• **Exercise prompt**: The data below is to be set down again exactly as written.

[Structured page parsing data]
# # # # #

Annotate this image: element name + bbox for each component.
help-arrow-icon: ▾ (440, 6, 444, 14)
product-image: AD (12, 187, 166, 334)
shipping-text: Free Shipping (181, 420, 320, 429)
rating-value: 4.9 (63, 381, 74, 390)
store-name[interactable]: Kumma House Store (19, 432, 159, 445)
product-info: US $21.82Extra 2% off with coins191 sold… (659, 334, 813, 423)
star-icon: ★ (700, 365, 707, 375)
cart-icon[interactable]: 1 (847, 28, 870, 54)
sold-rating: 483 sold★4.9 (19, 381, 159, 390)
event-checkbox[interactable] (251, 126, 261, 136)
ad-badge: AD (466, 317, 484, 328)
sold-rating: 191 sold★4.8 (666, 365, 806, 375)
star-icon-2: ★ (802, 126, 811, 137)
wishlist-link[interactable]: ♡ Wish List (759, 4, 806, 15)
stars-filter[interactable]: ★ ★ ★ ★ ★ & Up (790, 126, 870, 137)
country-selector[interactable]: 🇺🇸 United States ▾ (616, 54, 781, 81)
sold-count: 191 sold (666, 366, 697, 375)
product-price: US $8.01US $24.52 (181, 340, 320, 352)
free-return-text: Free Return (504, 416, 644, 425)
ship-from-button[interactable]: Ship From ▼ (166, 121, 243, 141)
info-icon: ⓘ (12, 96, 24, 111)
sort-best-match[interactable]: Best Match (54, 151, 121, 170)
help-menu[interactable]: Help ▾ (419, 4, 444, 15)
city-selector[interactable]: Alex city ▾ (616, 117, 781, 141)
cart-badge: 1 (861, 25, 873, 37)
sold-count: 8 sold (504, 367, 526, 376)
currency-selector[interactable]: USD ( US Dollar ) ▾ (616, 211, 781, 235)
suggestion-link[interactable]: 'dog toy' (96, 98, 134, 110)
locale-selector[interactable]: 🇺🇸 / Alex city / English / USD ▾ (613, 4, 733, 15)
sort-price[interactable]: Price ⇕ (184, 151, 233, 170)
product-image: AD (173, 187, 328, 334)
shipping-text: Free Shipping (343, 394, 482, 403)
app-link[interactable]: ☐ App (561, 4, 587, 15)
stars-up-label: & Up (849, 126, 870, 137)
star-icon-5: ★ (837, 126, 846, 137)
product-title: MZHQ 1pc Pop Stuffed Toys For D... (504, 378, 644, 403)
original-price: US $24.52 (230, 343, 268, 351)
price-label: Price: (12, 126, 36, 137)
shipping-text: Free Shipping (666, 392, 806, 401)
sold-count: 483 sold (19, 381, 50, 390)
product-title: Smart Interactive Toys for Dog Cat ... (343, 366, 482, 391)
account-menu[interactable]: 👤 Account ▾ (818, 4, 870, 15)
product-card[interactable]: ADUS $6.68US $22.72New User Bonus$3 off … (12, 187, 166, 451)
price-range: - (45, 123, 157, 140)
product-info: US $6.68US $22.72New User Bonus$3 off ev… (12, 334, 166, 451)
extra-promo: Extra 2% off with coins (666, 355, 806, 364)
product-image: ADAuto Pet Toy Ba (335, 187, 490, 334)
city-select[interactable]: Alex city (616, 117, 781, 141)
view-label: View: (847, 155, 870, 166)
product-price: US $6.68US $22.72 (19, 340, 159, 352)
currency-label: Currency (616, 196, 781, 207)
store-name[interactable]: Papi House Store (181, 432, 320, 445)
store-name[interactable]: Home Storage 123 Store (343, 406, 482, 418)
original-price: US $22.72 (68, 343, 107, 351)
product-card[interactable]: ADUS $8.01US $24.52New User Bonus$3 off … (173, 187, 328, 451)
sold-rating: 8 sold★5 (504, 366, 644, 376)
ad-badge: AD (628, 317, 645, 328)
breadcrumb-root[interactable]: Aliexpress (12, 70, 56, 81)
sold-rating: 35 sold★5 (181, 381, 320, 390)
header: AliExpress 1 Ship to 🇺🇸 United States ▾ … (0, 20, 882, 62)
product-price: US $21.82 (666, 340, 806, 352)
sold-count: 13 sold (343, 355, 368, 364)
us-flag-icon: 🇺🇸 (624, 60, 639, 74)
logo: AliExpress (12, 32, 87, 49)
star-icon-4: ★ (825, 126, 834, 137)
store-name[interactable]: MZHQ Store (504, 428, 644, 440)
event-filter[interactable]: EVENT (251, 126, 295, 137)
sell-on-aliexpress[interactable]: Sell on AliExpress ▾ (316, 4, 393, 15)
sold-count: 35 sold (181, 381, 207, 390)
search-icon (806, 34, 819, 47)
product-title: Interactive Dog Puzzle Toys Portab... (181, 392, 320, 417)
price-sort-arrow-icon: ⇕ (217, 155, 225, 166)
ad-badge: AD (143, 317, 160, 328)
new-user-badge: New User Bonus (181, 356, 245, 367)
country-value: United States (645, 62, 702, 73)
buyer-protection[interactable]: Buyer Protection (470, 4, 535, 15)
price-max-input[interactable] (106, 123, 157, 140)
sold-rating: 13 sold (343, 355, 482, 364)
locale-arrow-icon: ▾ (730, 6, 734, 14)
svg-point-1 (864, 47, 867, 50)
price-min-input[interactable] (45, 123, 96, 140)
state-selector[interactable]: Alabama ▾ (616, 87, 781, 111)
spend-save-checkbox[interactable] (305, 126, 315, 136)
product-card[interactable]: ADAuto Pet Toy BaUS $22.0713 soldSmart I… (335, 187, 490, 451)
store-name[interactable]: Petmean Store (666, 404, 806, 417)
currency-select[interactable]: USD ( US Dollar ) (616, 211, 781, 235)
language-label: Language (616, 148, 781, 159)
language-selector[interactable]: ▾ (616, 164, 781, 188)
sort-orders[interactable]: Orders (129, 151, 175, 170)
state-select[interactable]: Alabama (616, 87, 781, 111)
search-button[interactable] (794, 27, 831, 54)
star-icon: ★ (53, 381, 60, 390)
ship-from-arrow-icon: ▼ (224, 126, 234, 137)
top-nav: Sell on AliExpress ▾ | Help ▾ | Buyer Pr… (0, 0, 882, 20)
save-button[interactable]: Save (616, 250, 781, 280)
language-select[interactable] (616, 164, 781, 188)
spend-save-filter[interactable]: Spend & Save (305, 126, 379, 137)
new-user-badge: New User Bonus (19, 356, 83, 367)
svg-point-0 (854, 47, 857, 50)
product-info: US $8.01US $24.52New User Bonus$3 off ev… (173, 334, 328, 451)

# # # # #

• **Written solution**:
Annotate this image: element name + bbox for each component.
help-arrow-icon: ▾ (440, 6, 444, 14)
product-image: AD (12, 187, 166, 334)
shipping-text: Free Shipping (181, 420, 320, 429)
rating-value: 4.9 (63, 381, 74, 390)
store-name[interactable]: Kumma House Store (19, 432, 159, 445)
product-info: US $21.82Extra 2% off with coins191 sold… (659, 334, 813, 423)
star-icon: ★ (700, 365, 707, 375)
cart-icon[interactable]: 1 (847, 28, 870, 54)
sold-rating: 483 sold★4.9 (19, 381, 159, 390)
event-checkbox[interactable] (251, 126, 261, 136)
ad-badge: AD (466, 317, 484, 328)
sold-rating: 191 sold★4.8 (666, 365, 806, 375)
star-icon-2: ★ (802, 126, 811, 137)
wishlist-link[interactable]: ♡ Wish List (759, 4, 806, 15)
stars-filter[interactable]: ★ ★ ★ ★ ★ & Up (790, 126, 870, 137)
country-selector[interactable]: 🇺🇸 United States ▾ (616, 54, 781, 81)
sold-count: 191 sold (666, 366, 697, 375)
product-price: US $8.01US $24.52 (181, 340, 320, 352)
free-return-text: Free Return (504, 416, 644, 425)
ship-from-button[interactable]: Ship From ▼ (166, 121, 243, 141)
info-icon: ⓘ (12, 96, 24, 111)
sort-best-match[interactable]: Best Match (54, 151, 121, 170)
help-menu[interactable]: Help ▾ (419, 4, 444, 15)
city-selector[interactable]: Alex city ▾ (616, 117, 781, 141)
cart-badge: 1 (861, 25, 873, 37)
sold-count: 8 sold (504, 367, 526, 376)
currency-selector[interactable]: USD ( US Dollar ) ▾ (616, 211, 781, 235)
suggestion-link[interactable]: 'dog toy' (96, 98, 134, 110)
locale-selector[interactable]: 🇺🇸 / Alex city / English / USD ▾ (613, 4, 733, 15)
sort-price[interactable]: Price ⇕ (184, 151, 233, 170)
product-image: AD (173, 187, 328, 334)
shipping-text: Free Shipping (343, 394, 482, 403)
app-link[interactable]: ☐ App (561, 4, 587, 15)
stars-up-label: & Up (849, 126, 870, 137)
star-icon-5: ★ (837, 126, 846, 137)
product-title: MZHQ 1pc Pop Stuffed Toys For D... (504, 378, 644, 403)
original-price: US $24.52 (230, 343, 268, 351)
price-label: Price: (12, 126, 36, 137)
shipping-text: Free Shipping (666, 392, 806, 401)
sold-count: 483 sold (19, 381, 50, 390)
product-title: Smart Interactive Toys for Dog Cat ... (343, 366, 482, 391)
account-menu[interactable]: 👤 Account ▾ (818, 4, 870, 15)
product-card[interactable]: ADUS $6.68US $22.72New User Bonus$3 off … (12, 187, 166, 451)
price-range: - (45, 123, 157, 140)
product-info: US $6.68US $22.72New User Bonus$3 off ev… (12, 334, 166, 451)
extra-promo: Extra 2% off with coins (666, 355, 806, 364)
product-image: ADAuto Pet Toy Ba (335, 187, 490, 334)
city-select[interactable]: Alex city (616, 117, 781, 141)
view-label: View: (847, 155, 870, 166)
product-price: US $6.68US $22.72 (19, 340, 159, 352)
currency-label: Currency (616, 196, 781, 207)
store-name[interactable]: Papi House Store (181, 432, 320, 445)
store-name[interactable]: Home Storage 123 Store (343, 406, 482, 418)
original-price: US $22.72 (68, 343, 107, 351)
product-card[interactable]: ADUS $8.01US $24.52New User Bonus$3 off … (173, 187, 328, 451)
sold-rating: 8 sold★5 (504, 366, 644, 376)
ad-badge: AD (628, 317, 645, 328)
breadcrumb-root[interactable]: Aliexpress (12, 70, 56, 81)
sold-rating: 35 sold★5 (181, 381, 320, 390)
header: AliExpress 1 Ship to 🇺🇸 United States ▾ … (0, 20, 882, 62)
product-price: US $21.82 (666, 340, 806, 352)
sold-count: 13 sold (343, 355, 368, 364)
us-flag-icon: 🇺🇸 (624, 60, 639, 74)
logo: AliExpress (12, 32, 87, 49)
star-icon-4: ★ (825, 126, 834, 137)
store-name[interactable]: MZHQ Store (504, 428, 644, 440)
event-filter[interactable]: EVENT (251, 126, 295, 137)
sell-on-aliexpress[interactable]: Sell on AliExpress ▾ (316, 4, 393, 15)
sold-count: 35 sold (181, 381, 207, 390)
search-icon (806, 34, 819, 47)
product-title: Interactive Dog Puzzle Toys Portab... (181, 392, 320, 417)
price-sort-arrow-icon: ⇕ (217, 155, 225, 166)
ad-badge: AD (143, 317, 160, 328)
new-user-badge: New User Bonus (181, 356, 245, 367)
country-value: United States (645, 62, 702, 73)
buyer-protection[interactable]: Buyer Protection (470, 4, 535, 15)
price-max-input[interactable] (106, 123, 157, 140)
sold-rating: 13 sold (343, 355, 482, 364)
locale-arrow-icon: ▾ (730, 6, 734, 14)
svg-point-1 (864, 47, 867, 50)
price-min-input[interactable] (45, 123, 96, 140)
state-selector[interactable]: Alabama ▾ (616, 87, 781, 111)
spend-save-checkbox[interactable] (305, 126, 315, 136)
product-card[interactable]: ADAuto Pet Toy BaUS $22.0713 soldSmart I… (335, 187, 490, 451)
store-name[interactable]: Petmean Store (666, 404, 806, 417)
currency-select[interactable]: USD ( US Dollar ) (616, 211, 781, 235)
language-label: Language (616, 148, 781, 159)
language-selector[interactable]: ▾ (616, 164, 781, 188)
sort-orders[interactable]: Orders (129, 151, 175, 170)
state-select[interactable]: Alabama (616, 87, 781, 111)
search-button[interactable] (794, 27, 831, 54)
star-icon: ★ (53, 381, 60, 390)
ship-from-arrow-icon: ▼ (224, 126, 234, 137)
top-nav: Sell on AliExpress ▾ | Help ▾ | Buyer Pr… (0, 0, 882, 20)
save-button[interactable]: Save (616, 250, 781, 280)
language-select[interactable] (616, 164, 781, 188)
spend-save-filter[interactable]: Spend & Save (305, 126, 379, 137)
new-user-badge: New User Bonus (19, 356, 83, 367)
svg-point-0 (854, 47, 857, 50)
product-info: US $8.01US $24.52New User Bonus$3 off ev… (173, 334, 328, 451)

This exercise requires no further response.